9. Add 100 μL of fixative and incubate for 10 mins at room temperature.

10. Add 100 μL detergent based permeabilizing agent and incubate at room temperature for 15 minutes.

11. Centrifuge the cells at 300xg for 5 mins, discard the supernatant and re-suspend the pellet in remaining volume.

12. Follow antibody staining protocol as indicated in our “direct” and “indirect” protocols.

Note: If combining both direct and indirect staining together, the sequence of staining will be:

Primary antibody followed by fluorochrome-conjugated secondary antibody and then stain directly (fluorochrome-conjugated primary antibody).

 

Lysate Preparation

1. Weigh the tissue sample in a 50 mL tube.

2. Keep the sample on ice and wash with ice-cold 1x PBS and aspirate off the PBS.

3. Repeat until wash buffer appears clear.

4. Add sufficient volume of cold lysis buffer with 1X PIC, enough to cover the sample. Note: RNase/ Dnase (0.02 mg/ml) may be added to the samples to facilitate RNA and DNA digestion.

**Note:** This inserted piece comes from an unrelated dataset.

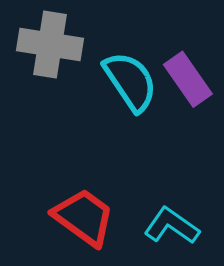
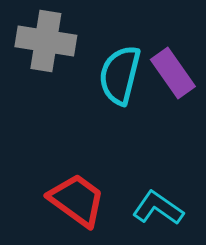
cyan semicircle: (130, 81) -> (120, 75), turned -132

5. Grind/homogenise tissue in tube and incubate on ice for upto 60 mins.

6. Transfer mixture to microcentrifuge tubes and spin at 14, 00 rpm for 40 mins at 4οC.

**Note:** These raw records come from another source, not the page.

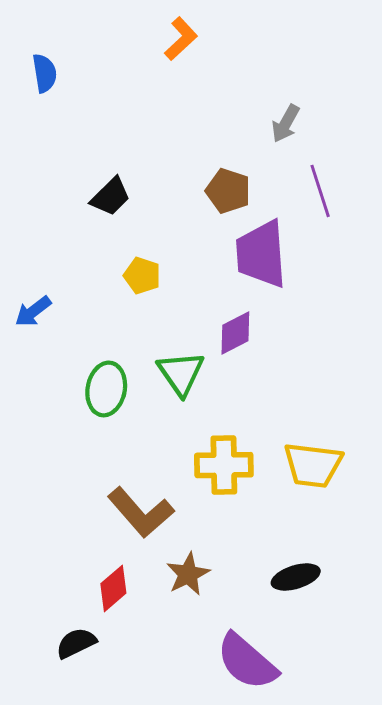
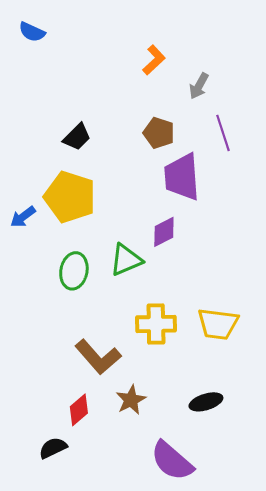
orange L-shape: (181, 39) -> (154, 60), moved
blue semicircle: (44, 73) -> (32, 32), moved, turned 124
yellow pentagon: (142, 276) -> (70, 197), moved, size x2.0
green triangle: (181, 373) -> (126, 260), turned 42

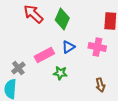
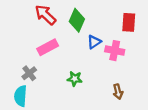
blue triangle: (68, 47) -> (94, 42), moved
pink rectangle: (44, 55) -> (48, 47), moved

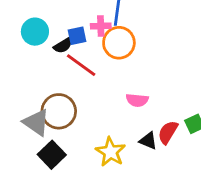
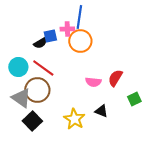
cyan circle: (35, 32) -> (18, 67), moved
red line: (81, 65) -> (43, 68), moved
red semicircle: (168, 132) -> (115, 78), moved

7. Poke through lipid layer and remove supernatant. Discard the cellular debris and lipids.

8. If necessary, re-spin supernatant at 14, 000 rpm and repeat step 7 to obtain clean lysate free of debris and lipids.

9. Determine the protein concentration using Bradford Protein Assay.

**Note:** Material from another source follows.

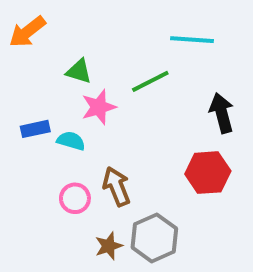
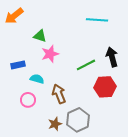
green line: (150, 81) -> (86, 65), moved
cyan semicircle: (71, 141) -> (37, 79), moved
pink circle: (75, 198) -> (28, 100), moved

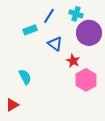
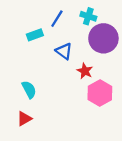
red triangle: (12, 105) -> (24, 119), moved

10. Combine equal volumes of 2X SDS sample buffer and cell lysate supernatant. Pipet up and down or vortex several times to mix. Aliquots can be stored at -80οC for further use. Prior to use, heat samples at 95-100οC for 3-5 mins and then load immediately on SDS-PAGE gel. Avoid freeze/thawing lysate as much as possible.

1x Lysis Buffer Composition:

-10ml\A Tris pH 8.0 – 1.6 mg/ml Benzamidine HCL

-130 ml\A NaCL -1.0mg/ml Phenanthroline

-1% Triton-X-100 – 1.0 mg/mL Aprotonin

-10 ml\A NaF – 1.0 mg/ml Leupeptin

-10 ml\A NaPi pH 7.5 (sodium phosphate)- 1.0 mg/ml Pepstatin A

 


 

 

 

Body Fat Analysis in Rodents

1. Collect background blood sample (~75 μL; to have atleast 12 μL of plasma) from the mice into tubes containing EDTA.

2. Inject 3 μg deuterium oxide/g body weight intraperitoneally into the mice.

3. After 1 hour, collect a blood sample (~75 μL; to have atleast 12 μL of plasma) from the mice into tubes containing EDTA.

4. Centrifuge the blood samples to obtain plasma

5. Store at -80ο C

Note: Enrichment of approximately 0.2% to 0.4% is achieved at 3 μg deuterium oxide/g body weight.